1) Statistical analyses are not always comprehensive and sometimes even lacking (e.g. Figure 1—figure supplement 1, Figure 3; The “**p<0.0048” in the legend to Figure 4 is different from the significance level shown in Figure 4D which is “*”.). The Materials and methods gives scant information regarding the stats used – simply saying they are “appropriate” is not sufficient. Here, we have a mixture of rank sum (Mann-Whitney presumably) and ANOVAs in the main (degrees of freedom and F values are not given, making it all the harder to unpick what was done). Please clarify all statistical analyses. There is no space issue at eLife so the statistical analyses need to be comprehensively described and reported in the text and all important claims must be supported by analyses or edited to be more factual (e.g. figures describing differences without analyses). In addition, with small n and multiple measures, one must be convinced that appropriate measures have been taken to avoid multiple comparisons issues.

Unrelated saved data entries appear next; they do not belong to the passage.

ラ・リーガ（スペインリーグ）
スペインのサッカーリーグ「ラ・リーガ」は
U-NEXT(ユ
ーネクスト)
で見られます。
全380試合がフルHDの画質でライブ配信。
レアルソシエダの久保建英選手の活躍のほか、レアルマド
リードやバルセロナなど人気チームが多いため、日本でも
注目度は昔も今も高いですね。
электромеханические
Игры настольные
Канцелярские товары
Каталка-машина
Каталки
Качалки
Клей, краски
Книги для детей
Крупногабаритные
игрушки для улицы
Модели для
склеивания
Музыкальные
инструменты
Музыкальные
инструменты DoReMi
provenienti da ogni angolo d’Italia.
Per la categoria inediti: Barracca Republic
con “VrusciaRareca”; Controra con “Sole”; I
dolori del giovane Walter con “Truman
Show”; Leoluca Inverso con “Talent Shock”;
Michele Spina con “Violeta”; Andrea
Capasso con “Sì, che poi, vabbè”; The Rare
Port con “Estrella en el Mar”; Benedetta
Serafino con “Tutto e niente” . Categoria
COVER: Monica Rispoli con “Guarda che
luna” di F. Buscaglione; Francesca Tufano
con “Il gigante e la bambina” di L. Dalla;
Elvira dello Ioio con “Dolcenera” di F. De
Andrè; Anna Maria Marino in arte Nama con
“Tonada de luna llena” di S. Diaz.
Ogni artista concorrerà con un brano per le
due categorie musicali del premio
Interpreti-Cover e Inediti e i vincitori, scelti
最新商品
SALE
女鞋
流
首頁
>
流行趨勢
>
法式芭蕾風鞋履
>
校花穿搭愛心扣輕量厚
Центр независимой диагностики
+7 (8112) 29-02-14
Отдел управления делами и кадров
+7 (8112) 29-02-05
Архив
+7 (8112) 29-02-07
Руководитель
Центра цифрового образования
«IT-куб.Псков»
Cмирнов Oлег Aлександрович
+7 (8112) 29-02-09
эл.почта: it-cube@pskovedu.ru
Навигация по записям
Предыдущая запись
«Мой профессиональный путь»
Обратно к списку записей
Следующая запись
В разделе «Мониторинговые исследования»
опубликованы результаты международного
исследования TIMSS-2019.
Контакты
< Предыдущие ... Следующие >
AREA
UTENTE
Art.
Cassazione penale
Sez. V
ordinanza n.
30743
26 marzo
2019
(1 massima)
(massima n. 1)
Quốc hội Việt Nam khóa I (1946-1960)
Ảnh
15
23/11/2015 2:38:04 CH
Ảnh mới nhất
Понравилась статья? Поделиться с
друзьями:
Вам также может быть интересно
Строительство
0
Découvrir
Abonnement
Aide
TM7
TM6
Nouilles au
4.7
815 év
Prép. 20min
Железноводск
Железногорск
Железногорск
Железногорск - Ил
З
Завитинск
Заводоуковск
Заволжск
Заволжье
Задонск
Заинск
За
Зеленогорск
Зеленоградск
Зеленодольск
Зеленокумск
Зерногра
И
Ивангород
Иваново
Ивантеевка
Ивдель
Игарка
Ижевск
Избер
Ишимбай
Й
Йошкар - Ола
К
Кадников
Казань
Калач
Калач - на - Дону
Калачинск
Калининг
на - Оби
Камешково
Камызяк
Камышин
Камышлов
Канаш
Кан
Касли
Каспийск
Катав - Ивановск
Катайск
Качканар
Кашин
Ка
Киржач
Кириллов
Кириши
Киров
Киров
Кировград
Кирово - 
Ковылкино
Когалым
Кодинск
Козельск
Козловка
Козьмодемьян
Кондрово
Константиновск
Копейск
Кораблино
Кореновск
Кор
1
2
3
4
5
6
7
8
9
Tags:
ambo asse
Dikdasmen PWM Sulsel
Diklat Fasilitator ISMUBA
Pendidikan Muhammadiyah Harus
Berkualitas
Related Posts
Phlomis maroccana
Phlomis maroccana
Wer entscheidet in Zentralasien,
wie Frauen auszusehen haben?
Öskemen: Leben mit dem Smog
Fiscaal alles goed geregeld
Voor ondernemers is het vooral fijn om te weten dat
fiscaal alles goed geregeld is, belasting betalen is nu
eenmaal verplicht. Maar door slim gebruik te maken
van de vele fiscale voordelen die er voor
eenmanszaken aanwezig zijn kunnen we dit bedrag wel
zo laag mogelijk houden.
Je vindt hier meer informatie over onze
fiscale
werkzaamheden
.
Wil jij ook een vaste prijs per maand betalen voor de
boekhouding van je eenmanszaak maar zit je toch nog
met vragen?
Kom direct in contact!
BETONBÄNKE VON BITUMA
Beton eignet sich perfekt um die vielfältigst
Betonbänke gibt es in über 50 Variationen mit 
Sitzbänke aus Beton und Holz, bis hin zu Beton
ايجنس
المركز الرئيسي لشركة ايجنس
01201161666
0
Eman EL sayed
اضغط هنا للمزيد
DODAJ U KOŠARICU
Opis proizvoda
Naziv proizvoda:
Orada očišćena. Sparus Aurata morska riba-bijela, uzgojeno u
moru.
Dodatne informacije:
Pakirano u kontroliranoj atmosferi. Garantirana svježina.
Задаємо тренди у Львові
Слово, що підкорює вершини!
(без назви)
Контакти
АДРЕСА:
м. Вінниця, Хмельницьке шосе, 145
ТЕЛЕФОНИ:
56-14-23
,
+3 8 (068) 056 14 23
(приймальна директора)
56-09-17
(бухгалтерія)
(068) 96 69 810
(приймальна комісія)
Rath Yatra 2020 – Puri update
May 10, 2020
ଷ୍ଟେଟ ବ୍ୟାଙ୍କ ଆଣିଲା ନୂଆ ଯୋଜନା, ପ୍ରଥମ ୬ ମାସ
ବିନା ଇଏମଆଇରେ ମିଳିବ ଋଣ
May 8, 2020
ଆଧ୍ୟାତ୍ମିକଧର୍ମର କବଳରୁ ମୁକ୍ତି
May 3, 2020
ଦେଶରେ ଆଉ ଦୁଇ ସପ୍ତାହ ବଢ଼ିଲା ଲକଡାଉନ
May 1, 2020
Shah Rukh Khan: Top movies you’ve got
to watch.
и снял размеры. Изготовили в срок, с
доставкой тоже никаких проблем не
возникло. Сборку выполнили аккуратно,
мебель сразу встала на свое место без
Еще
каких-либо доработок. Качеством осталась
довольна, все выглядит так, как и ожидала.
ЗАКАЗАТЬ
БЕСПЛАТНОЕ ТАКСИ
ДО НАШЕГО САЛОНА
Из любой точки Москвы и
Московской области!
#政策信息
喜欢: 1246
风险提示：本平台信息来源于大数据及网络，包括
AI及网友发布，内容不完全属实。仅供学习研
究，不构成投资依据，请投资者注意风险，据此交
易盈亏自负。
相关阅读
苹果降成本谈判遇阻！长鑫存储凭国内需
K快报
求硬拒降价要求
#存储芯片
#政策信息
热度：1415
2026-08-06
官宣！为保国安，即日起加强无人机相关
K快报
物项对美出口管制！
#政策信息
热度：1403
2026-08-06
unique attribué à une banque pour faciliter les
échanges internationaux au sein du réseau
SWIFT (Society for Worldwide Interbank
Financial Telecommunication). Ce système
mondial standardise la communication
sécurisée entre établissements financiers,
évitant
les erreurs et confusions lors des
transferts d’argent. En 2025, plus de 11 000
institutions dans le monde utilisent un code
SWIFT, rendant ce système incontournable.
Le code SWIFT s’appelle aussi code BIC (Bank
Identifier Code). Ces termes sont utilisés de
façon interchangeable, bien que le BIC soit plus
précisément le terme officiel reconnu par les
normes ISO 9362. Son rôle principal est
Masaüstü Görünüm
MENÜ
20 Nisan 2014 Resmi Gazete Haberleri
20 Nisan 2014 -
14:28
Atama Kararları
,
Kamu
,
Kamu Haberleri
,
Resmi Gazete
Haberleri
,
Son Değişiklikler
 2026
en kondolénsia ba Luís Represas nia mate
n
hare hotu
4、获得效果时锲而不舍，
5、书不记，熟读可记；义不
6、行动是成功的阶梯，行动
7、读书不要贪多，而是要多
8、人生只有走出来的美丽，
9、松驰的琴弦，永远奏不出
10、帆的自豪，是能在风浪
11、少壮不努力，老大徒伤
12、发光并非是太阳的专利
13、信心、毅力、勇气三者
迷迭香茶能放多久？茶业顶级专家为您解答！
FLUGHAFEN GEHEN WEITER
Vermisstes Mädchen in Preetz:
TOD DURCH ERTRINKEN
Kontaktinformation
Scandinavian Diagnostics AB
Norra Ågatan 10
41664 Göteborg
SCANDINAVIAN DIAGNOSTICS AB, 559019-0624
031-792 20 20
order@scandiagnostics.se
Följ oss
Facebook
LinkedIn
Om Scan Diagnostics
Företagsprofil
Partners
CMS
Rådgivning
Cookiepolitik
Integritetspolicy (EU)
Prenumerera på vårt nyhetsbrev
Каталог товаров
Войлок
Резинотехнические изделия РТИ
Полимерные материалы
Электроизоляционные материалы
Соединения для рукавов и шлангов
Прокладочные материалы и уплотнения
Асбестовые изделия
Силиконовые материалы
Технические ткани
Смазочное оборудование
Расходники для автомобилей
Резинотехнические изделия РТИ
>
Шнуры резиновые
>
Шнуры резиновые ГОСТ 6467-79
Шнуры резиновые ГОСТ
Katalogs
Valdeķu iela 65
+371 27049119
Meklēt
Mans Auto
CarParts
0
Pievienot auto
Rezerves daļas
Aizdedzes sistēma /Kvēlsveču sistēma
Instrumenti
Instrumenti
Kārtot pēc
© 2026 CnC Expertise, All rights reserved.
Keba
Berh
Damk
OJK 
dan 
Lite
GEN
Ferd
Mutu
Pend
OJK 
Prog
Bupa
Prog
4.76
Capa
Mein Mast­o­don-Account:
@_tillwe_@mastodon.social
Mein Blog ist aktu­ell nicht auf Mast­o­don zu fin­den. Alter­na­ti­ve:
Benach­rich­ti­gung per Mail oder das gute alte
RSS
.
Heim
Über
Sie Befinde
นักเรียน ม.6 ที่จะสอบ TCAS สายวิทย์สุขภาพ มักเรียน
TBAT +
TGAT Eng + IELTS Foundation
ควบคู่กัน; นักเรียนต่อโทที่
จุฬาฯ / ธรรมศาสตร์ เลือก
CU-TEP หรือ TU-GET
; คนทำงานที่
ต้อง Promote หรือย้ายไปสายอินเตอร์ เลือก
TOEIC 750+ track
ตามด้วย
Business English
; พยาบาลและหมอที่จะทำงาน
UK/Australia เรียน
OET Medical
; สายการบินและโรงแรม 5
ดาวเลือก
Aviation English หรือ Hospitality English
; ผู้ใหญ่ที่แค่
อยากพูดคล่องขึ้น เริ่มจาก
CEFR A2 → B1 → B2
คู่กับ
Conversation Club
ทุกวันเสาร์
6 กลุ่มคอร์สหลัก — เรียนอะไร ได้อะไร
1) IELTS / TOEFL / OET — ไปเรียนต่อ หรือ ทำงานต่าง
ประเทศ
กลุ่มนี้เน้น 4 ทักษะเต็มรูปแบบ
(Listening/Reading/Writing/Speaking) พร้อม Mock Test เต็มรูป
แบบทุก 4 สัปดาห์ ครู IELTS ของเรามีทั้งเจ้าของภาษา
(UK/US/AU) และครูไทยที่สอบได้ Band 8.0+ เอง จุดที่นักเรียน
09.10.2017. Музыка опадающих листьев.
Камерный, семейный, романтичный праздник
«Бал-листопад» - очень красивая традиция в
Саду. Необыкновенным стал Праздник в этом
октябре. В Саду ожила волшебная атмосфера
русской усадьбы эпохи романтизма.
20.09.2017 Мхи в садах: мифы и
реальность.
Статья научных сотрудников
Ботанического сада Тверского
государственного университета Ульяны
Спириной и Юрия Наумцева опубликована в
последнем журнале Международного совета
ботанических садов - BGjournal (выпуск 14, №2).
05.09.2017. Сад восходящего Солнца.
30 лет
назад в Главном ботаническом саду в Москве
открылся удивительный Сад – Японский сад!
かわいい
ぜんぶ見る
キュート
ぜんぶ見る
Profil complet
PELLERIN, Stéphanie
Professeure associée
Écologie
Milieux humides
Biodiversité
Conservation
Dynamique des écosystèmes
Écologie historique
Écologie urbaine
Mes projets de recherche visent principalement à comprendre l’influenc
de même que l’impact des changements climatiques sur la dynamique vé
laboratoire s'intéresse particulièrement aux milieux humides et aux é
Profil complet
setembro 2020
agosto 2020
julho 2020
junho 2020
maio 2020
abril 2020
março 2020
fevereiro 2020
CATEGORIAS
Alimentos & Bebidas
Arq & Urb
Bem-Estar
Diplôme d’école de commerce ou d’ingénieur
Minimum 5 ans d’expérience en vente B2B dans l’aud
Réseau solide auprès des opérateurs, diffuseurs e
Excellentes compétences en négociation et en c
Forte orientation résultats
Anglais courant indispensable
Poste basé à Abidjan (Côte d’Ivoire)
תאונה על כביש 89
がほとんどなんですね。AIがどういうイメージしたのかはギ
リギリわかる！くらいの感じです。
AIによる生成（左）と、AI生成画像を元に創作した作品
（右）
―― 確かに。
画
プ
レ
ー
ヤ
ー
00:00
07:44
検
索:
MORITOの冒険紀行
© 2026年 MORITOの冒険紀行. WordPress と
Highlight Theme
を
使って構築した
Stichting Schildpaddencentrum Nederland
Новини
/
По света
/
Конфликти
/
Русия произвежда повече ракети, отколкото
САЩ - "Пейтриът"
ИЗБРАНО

We thank the reviewers for pointing out the inconsistencies with statistical reporting in the earlier version of the manuscript, to directly address their feedback, we have now:

1) Corrected the typographical errors and included the missing statistics for Figure 1—figure supplement 1, Figure 3E. Specifically, it was an error on our part to use terms such as rank-sum and one way ANOVA on ranks, rather than the more specific and proper terms which we have now substituted as follows: Mann Whitney U test and Wilcoxon signed rank test (instead of rank sum test, respectively, for unpaired and paired comparisons), Kruskal-Wallis test (instead of one way ANOVA on ranks) and Kolmogorov-Smirnov test to compare frequency distribution plots.

2) Clarified in the Materials and methods that we have not assumed that any of our datasets are normally distributed and therefore have used nonparametric statistical tests for this study. Thus, we don’t report degrees of freedom or F values as usual for parametric tests such as ANOVA. To avoid multiple comparison issues, we employed post hoc Dunn’s correction for further analysis. We have also added these details about the statistical tests in Materials and methods section of the manuscript.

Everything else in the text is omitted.